Much to many folks' surprise, I'm not a gadget kind of girl. I've purchased cameras over the years but I never remember to take pictures. I have a TiVo that's collecting dust because I haven't bothered to cable-ify my TV. I have a PS2 solely so that I can play Katamari Damacy. I have audio recorders that come out when I'm doing fieldwork. I tried a Kindle but found I didn't like. Really, at the end of the day, I use what I can carry with me. And that basically boils down to my laptop and my phone.

And what software?

On my Mac, there are the obvious tools - Mail, Calendar, Microsoft Office, Adobe CS4, Firefox & Safari, iTunes, iChat. I organize my life through VoodooPad and am really starting to enjoy Scrivener. I connect to people through Adium and TweetDeck and Snak. I use Bookends to organize research articles. I use PandoraJam to explore new music and Last.fm to archive what tunes I listen to. I use MAMP to maintain a local webserver for my own personal intranet. And I write in TextEdit.

On my iPhone, I spend most of my time in a handful of Apps: Mail, Messages, Safari, Tweetie, Summizer, NYTimes, Tripit, KENKEN, Drop 7, AroundMe, Foursquare. I've downloaded many more but these are the ones I find myself opening on a daily basis.

I spend most of my time attached to one of these two devices, but, realistically, it's primarily about email and the web. I am constantly traversing the web, looking up information, reading Wikipedia for fun. I spend half my day responding to email or producing ideas in email. I blog (via Movable Type) and I tweet (primarily through the web actually). I tried a whole variety of different feed readers but I found them to be overwhelming so I have reverted to my "homepage" where I have a list of links that I visit on a regular basis. I don't enjoy Facebook or MySpace or most other social network sites as anything other than a site for research. I visit Flickr occasionally to see photos of friends and I leverage del.icio.us to record the key sites.

I'm a very simple creature when it comes to my tools but I am an intense user. I live inside these systems even if I use very limited and very generic tools.

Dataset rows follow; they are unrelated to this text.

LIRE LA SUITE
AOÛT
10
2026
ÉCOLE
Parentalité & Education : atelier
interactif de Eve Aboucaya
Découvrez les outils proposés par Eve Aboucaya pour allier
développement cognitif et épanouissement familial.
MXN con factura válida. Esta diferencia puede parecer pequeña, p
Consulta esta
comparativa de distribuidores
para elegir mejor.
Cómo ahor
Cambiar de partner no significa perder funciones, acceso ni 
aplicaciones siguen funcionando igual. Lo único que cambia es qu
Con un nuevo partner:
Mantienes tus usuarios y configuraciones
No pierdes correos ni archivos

What would be your dream setup?

Oh gosh... portable portable portable. I would love to have a beautifully designed handheld device with both a touch screen and a keyboard and a set of apps available to it. Think the crossbreed of an iPhone, a Sidekick, and an Android phone. But with a long battery life and no aversion to water.

I'm anxiously awaiting the evolution of Netbooks. I want a laptop that fits in my purse, doesn't leave burn marks on my legs, and has a battery life that can survive a long plane ride. I know we're close, but I haven't found one that I actually like using.

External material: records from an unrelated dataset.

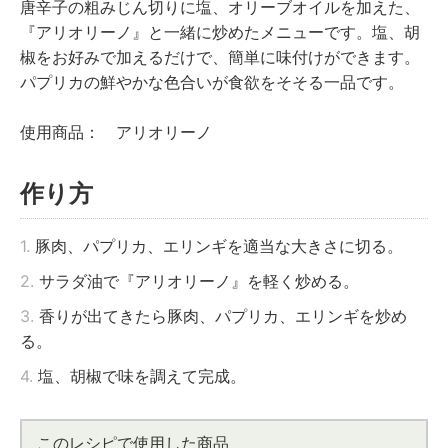
唐辛子の粗みじん切りに塩、オリーブオイルを加えた、
『アリオリーノ』と一緒に炒めたメニューです。塩、胡
椒をお好みで加えるだけで、簡単に味付けができます。
パプリカの鮮やかな色合いが食欲をそそる一品です。
使用商品： アリオリーノ
作り方
1.
豚肉、パプリカ、エリンギを適当な大きさに切る。
2.
サラダ油で『アリオリーノ』を軽く炒める。
3.
香りが出てきたら豚肉、パプリカ、エリンギを炒め
る。
4.
塩、胡椒で味を調えて完成。
このレシピで使用した商品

I also really want a mini-projector that'll let me easily project what's on my phone or laptop to any surface around me. Again, we're close but not quite there yet.

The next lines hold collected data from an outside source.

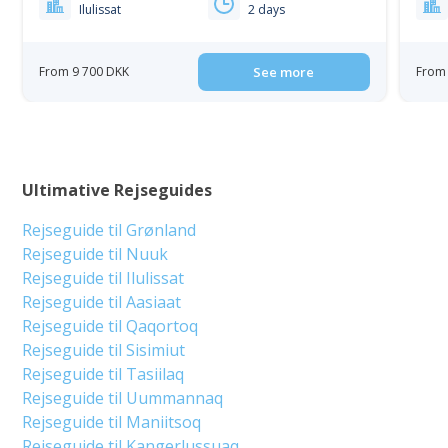
Ilulissat
2 days
From 9 700 DKK
See more
From 
Ultimative Rejseguides
Rejseguide til Grønland
Rejseguide til Nuuk
Rejseguide til Ilulissat
Rejseguide til Aasiaat
Rejseguide til Qaqortoq
Rejseguide til Sisimiut
Rejseguide til Tasiilaq
Rejseguide til Uummannaq
Rejseguide til Maniitsoq
Rejseguide til Kangerlussuaq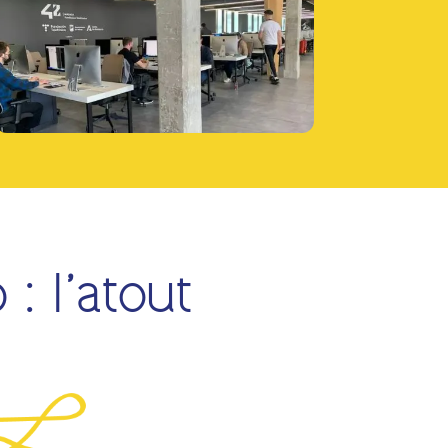
: l’atout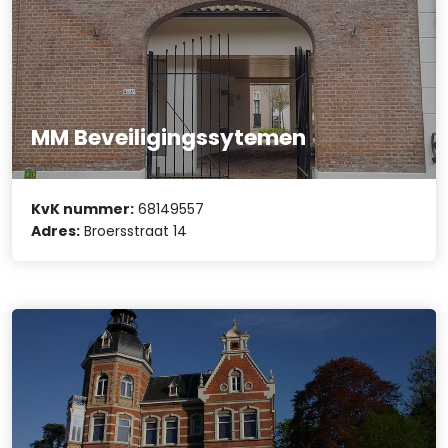
MM Beveiligingssytemen
KvK nummer:
68149557
Adres:
Broersstraat 14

And I want some basic wearables. Think: a real working version of Pranav Mistry's Sixth Sense. Oh how I long to not have to bring out the devices for a quick information search or to add a note to the pile.

More than anything, I want a world with ubiquitous high bandwidth wifi. I hate that the carriers make it prohibitively expensive for me to lookup information when I'm traveling outside of the US. I hate that I can't easily connect my laptop to the internet when I'm out and about or, when I do, it's so bloody slow as to be useless. I want connectivity everywhere. And I want it to be understood as infrastructure. We can't even talk about life in the cloud until we have blanketed connectivity.